Directions for this task:
Below are the records; give again exactly the line with "Sitede Ara (717, 2313)", the line with "36 YILLIK TECRÜBE", and each line that lies between them, and nothing besides.

Information given:
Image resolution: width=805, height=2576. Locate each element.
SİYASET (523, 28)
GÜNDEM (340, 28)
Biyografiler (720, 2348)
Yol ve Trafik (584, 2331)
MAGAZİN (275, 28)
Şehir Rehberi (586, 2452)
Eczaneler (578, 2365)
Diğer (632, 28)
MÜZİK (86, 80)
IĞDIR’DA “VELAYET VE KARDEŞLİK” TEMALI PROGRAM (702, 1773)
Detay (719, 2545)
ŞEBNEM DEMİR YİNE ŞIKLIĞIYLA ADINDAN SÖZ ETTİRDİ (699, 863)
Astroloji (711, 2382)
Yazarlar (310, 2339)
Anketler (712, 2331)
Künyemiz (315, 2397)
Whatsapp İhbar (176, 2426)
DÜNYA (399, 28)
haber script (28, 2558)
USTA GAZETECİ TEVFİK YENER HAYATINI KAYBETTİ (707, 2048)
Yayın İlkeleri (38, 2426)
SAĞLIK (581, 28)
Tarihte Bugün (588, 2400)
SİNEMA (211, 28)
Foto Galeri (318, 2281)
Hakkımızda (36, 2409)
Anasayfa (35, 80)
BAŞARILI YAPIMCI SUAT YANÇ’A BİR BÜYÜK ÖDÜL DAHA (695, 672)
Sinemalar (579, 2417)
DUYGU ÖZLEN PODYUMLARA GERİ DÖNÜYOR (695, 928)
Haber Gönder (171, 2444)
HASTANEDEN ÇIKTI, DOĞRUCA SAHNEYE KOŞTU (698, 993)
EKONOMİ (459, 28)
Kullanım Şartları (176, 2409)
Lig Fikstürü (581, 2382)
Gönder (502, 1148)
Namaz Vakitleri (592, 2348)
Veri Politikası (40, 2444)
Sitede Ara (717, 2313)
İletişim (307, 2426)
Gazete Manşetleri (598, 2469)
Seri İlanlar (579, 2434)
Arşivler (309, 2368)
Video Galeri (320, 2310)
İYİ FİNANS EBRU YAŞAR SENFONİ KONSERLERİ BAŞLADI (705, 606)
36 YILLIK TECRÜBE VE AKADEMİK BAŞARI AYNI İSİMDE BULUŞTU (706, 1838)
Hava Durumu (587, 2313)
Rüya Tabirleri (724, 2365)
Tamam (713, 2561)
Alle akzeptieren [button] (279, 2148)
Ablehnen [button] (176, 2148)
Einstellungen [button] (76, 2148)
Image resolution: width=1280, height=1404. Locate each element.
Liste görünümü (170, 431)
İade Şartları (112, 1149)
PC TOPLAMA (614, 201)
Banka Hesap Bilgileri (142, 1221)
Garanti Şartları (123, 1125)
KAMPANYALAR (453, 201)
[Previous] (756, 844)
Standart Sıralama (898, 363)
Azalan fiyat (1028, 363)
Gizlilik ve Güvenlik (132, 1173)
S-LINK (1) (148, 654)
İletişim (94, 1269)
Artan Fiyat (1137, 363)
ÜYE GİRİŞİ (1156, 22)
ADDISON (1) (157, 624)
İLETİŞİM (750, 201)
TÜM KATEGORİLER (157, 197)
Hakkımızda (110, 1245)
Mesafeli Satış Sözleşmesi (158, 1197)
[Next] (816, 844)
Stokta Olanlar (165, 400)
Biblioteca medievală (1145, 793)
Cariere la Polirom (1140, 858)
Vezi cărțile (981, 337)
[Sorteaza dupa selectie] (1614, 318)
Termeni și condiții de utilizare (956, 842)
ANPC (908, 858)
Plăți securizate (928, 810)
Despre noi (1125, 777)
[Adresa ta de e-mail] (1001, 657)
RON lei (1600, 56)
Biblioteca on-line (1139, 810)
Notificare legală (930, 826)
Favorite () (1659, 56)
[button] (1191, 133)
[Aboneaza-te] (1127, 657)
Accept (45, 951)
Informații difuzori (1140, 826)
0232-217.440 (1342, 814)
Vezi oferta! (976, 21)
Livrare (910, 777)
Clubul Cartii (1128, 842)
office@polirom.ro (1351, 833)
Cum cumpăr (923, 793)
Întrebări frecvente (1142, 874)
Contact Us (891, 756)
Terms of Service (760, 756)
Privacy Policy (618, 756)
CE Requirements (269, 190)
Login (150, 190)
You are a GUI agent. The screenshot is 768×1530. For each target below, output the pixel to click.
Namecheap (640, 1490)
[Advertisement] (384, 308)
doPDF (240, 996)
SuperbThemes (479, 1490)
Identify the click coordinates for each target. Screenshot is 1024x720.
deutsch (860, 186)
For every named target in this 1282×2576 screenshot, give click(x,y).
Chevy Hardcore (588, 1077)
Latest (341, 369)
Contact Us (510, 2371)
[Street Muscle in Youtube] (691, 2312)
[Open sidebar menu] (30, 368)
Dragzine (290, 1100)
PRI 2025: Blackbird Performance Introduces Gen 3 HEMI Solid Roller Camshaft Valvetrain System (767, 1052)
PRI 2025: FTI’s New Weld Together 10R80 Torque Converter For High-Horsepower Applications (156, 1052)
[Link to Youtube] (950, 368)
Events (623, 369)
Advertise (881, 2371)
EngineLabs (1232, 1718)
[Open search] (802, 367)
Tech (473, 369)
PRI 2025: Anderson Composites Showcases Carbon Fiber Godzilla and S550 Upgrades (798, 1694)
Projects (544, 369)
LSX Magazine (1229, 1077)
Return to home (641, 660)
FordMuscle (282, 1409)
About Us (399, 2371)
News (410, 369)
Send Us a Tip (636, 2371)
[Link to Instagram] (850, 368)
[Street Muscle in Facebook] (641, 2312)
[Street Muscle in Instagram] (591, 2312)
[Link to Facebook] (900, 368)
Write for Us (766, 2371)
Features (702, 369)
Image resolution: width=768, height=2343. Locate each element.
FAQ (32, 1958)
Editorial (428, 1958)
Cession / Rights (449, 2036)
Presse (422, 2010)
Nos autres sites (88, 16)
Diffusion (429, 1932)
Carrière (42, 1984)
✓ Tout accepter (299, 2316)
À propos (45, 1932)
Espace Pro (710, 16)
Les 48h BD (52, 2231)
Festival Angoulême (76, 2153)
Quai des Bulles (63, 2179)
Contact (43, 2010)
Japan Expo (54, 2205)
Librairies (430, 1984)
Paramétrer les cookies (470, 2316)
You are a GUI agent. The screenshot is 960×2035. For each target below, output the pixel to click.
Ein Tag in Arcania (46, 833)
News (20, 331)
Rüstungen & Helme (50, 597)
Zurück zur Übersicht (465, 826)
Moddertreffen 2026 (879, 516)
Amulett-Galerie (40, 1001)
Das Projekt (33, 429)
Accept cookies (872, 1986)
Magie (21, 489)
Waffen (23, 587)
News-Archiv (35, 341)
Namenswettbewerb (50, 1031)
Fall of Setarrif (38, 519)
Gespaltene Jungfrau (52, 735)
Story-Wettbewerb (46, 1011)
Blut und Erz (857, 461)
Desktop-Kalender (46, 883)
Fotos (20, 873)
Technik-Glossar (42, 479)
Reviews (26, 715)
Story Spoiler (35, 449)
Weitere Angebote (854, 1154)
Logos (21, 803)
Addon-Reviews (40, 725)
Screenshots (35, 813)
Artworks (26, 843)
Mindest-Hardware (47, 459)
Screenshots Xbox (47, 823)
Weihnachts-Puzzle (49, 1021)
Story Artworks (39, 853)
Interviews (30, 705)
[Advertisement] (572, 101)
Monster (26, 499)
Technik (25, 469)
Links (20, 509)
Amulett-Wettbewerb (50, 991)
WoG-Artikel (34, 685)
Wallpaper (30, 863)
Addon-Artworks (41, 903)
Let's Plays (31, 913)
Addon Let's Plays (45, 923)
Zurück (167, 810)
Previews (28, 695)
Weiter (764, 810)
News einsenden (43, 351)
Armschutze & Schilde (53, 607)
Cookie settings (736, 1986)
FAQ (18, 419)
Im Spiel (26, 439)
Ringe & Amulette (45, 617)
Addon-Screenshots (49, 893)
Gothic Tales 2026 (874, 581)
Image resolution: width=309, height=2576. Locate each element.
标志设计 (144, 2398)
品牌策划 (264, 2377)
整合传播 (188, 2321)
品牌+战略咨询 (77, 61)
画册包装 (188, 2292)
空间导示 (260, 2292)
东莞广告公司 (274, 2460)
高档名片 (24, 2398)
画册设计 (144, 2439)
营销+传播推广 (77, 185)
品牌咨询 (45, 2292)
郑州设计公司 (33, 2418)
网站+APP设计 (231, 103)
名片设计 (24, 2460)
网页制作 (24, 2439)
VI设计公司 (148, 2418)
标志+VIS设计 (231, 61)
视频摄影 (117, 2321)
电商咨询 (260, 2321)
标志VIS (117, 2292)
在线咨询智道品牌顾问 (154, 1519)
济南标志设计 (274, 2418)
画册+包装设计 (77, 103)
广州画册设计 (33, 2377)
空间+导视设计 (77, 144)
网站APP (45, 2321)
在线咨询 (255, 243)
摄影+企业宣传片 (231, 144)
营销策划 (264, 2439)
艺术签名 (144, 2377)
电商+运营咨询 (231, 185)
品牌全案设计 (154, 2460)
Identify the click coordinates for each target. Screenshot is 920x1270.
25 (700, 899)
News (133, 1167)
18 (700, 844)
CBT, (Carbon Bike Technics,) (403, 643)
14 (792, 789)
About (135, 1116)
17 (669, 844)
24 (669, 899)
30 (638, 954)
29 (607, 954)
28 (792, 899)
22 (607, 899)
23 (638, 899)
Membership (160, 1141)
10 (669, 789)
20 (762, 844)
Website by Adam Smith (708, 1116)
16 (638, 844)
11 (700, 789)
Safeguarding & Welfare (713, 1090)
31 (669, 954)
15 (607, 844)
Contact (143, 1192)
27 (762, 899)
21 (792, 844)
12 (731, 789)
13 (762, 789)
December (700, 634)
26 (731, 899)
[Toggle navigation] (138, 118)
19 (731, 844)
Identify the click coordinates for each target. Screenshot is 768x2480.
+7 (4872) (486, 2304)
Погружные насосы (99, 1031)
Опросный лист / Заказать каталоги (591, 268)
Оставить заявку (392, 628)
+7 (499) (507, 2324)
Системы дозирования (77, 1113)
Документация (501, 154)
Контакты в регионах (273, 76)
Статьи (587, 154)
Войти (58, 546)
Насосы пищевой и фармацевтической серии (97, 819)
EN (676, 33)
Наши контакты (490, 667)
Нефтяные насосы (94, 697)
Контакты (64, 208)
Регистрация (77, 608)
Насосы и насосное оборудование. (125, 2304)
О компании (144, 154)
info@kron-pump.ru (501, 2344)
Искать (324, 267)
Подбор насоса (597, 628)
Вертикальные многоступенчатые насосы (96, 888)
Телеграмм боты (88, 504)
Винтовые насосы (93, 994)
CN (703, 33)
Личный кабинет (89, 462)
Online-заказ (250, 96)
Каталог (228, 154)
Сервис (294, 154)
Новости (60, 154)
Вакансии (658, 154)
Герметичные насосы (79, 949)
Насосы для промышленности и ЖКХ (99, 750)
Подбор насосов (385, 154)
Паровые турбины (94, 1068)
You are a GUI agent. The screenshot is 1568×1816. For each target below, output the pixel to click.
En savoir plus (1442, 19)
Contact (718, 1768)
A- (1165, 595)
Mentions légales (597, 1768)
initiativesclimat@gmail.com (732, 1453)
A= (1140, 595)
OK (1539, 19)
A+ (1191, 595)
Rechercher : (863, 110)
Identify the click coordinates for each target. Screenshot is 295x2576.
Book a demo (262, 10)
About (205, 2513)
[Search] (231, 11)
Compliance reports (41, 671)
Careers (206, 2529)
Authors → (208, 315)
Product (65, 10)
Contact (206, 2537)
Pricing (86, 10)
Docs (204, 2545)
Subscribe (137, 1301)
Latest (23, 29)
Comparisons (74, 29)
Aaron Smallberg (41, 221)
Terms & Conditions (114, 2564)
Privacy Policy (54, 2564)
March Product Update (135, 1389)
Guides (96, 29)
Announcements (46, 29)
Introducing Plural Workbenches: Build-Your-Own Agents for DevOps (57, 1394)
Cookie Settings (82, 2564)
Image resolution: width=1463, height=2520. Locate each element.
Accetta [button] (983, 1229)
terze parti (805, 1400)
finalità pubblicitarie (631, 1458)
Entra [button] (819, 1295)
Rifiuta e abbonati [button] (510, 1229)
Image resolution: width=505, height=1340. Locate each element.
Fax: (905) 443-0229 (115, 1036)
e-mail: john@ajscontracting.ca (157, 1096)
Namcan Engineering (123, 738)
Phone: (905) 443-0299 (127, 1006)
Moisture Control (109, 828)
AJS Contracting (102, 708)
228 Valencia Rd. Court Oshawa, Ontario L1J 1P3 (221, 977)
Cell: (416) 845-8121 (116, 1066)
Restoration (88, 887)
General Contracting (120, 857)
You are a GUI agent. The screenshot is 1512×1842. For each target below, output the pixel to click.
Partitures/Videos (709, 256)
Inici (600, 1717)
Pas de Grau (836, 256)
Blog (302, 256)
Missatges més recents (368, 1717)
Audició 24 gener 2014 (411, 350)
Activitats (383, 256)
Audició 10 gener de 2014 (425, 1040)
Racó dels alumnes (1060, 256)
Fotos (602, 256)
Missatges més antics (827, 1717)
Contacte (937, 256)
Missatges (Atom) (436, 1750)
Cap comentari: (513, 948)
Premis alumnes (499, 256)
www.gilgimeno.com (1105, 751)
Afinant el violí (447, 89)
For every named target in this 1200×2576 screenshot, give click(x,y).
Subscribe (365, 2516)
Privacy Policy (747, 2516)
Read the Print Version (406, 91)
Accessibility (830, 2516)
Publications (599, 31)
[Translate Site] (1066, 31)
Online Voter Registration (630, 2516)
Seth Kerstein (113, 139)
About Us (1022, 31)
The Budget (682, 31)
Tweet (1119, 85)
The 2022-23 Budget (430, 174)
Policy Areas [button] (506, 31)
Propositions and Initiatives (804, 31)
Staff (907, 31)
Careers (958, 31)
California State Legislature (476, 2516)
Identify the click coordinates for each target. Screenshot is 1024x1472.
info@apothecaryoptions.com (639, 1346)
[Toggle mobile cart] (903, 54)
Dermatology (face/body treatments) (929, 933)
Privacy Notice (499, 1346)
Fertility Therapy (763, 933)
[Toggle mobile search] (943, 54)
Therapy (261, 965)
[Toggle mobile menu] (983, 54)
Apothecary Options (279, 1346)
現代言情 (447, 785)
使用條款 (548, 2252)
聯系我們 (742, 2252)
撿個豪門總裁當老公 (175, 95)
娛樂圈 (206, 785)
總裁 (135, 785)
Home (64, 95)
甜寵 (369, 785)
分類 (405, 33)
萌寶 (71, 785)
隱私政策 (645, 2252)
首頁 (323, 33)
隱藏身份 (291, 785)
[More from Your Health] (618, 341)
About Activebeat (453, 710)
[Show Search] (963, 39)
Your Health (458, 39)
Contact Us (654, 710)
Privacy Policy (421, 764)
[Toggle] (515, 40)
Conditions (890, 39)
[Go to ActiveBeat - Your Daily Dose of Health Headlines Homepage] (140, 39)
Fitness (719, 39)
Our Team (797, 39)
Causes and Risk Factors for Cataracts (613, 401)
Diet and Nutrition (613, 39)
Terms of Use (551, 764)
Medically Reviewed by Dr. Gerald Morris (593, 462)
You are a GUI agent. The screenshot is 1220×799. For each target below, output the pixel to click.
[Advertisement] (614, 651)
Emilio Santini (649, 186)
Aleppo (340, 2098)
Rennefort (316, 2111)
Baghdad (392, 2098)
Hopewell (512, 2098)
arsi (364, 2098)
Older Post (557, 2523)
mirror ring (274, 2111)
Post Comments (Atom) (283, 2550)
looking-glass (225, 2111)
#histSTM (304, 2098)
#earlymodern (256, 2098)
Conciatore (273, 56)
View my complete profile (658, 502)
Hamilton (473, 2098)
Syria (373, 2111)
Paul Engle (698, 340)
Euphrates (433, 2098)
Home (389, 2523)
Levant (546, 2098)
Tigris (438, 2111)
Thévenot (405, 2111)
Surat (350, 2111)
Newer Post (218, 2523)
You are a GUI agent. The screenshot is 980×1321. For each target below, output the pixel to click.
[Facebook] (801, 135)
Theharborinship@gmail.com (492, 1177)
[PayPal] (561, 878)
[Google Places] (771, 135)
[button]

Written answer:
Sitede Ara (717, 2313)
İletişim (307, 2426)
Gazete Manşetleri (598, 2469)
Seri İlanlar (579, 2434)
Arşivler (309, 2368)
Video Galeri (320, 2310)
İYİ FİNANS EBRU YAŞAR SENFONİ KONSERLERİ BAŞLADI (705, 606)
36 YILLIK TECRÜBE VE AKADEMİK BAŞARI AYNI İSİMDE BULUŞTU (706, 1838)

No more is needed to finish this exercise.